With the pictures left aside, write out exactly the lines of the listing below from the line with "Blackpool, Lancashire |" to the line with "www.housesforsale.com.vc", both included, and only those.

┌────────

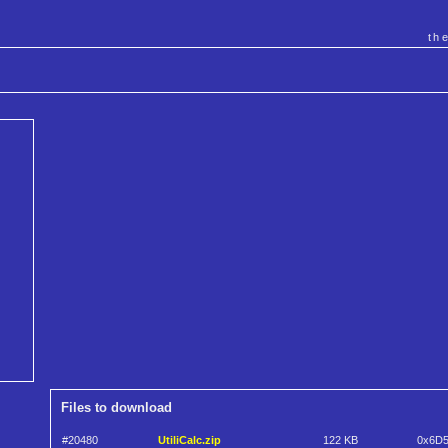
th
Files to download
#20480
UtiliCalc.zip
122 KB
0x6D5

└────────
┌────────

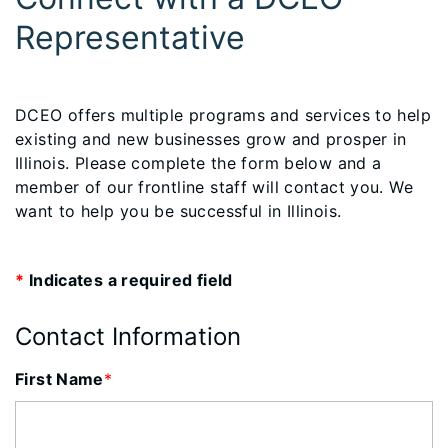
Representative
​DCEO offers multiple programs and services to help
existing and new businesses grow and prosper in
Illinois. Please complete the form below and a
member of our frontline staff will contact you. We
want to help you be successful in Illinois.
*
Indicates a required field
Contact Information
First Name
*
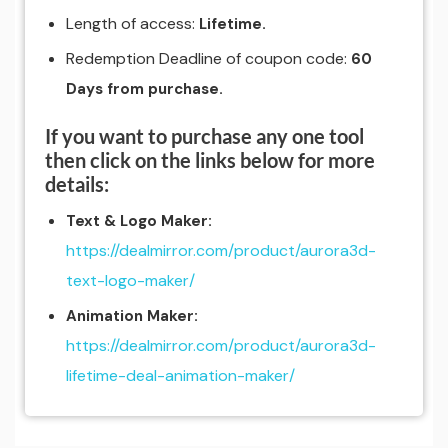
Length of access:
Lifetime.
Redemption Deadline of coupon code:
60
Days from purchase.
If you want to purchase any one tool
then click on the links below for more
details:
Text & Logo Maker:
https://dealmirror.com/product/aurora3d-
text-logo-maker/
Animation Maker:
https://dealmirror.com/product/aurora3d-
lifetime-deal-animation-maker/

└────────
┌────────

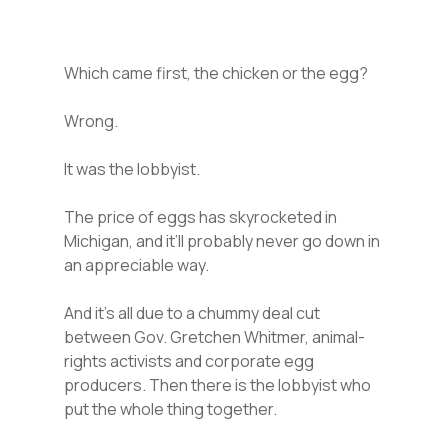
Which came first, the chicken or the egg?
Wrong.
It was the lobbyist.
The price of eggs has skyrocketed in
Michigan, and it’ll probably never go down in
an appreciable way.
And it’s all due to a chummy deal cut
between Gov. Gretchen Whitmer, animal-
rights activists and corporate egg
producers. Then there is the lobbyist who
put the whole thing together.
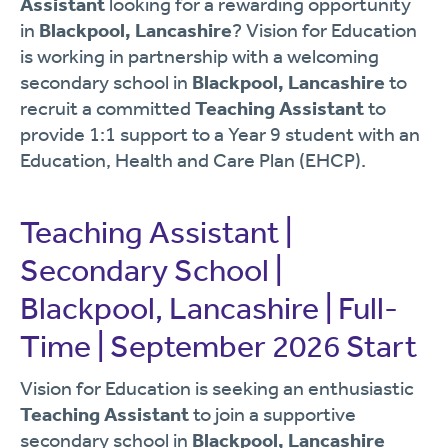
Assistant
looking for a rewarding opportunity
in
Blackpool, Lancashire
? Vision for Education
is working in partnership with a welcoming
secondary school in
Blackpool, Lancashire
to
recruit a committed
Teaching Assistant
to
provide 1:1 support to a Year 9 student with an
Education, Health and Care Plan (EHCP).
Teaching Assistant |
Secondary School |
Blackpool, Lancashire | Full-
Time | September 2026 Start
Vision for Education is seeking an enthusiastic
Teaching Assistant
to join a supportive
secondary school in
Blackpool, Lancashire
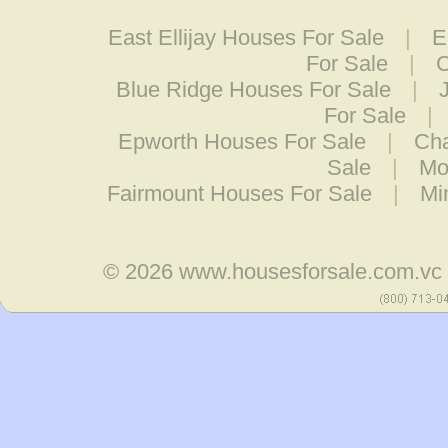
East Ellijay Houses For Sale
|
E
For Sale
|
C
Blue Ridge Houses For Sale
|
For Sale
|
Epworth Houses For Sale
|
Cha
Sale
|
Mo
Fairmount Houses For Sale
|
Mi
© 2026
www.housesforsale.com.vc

└────────

### Response area
Blackpool, Lancashire | Full-
Time | September 2026 Start
Vision for Education is seeking an enthusiastic
Teaching Assistant
to join a supportive
secondary school in
Blackpool, Lancashire
East Ellijay Houses For Sale
|
E
For Sale
|
C
Blue Ridge Houses For Sale
|
For Sale
|
Epworth Houses For Sale
|
Cha
Sale
|
Mo
Fairmount Houses For Sale
|
Mi
© 2026
www.housesforsale.com.vc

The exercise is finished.